§ Task item: Copy out exactly, from the entries that follow, the line holding "differentiate these types to", the line holding "web development", and all lines between them, but no pictures.

§ Supplied data:
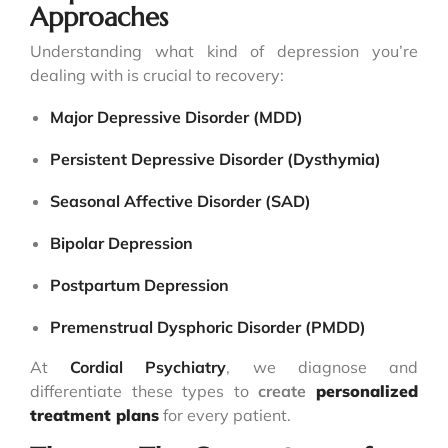
Approaches
Understanding what kind of depression you’re
dealing with is crucial to recovery:
Major Depressive Disorder (MDD)
Persistent Depressive Disorder (Dysthymia)
Seasonal Affective Disorder (SAD)
Bipolar Depression
Postpartum Depression
Premenstrual Dysphoric Disorder (PMDD)
At
Cordial Psychiatry
, we diagnose and
differentiate these types to
create
personalized
treatment plans
for every patient.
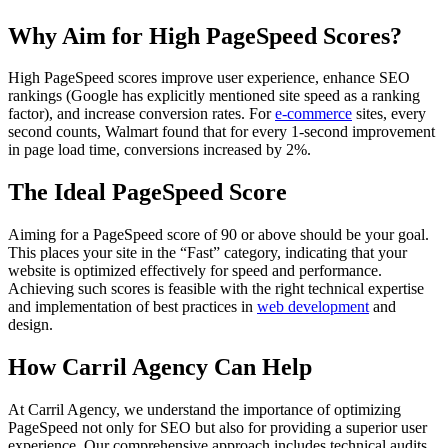
Why Aim for High PageSpeed Scores?
High PageSpeed scores improve user experience, enhance SEO
rankings (Google has explicitly mentioned site speed as a ranking
factor), and increase conversion rates. For
e-commerce
sites, every
second counts, Walmart found that for every 1-second improvement
in page load time, conversions increased by 2%.
The Ideal PageSpeed Score
Aiming for a PageSpeed score of 90 or above should be your goal.
This places your site in the “Fast” category, indicating that your
website is optimized effectively for speed and performance.
Achieving such scores is feasible with the right technical expertise
and implementation of best practices in
web development
and
design.
How Carril Agency Can Help
At Carril Agency, we understand the importance of optimizing
PageSpeed not only for SEO but also for providing a superior user
experience. Our comprehensive approach includes technical audits,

§ Task answer:
differentiate these types to
create
personalized
treatment plans
for every patient.
Why Aim for High PageSpeed Scores?
High PageSpeed scores improve user experience, enhance SEO
rankings (Google has explicitly mentioned site speed as a ranking
factor), and increase conversion rates. For
e-commerce
sites, every
second counts, Walmart found that for every 1-second improvement
in page load time, conversions increased by 2%.
The Ideal PageSpeed Score
Aiming for a PageSpeed score of 90 or above should be your goal.
This places your site in the “Fast” category, indicating that your
website is optimized effectively for speed and performance.
Achieving such scores is feasible with the right technical expertise
and implementation of best practices in
web development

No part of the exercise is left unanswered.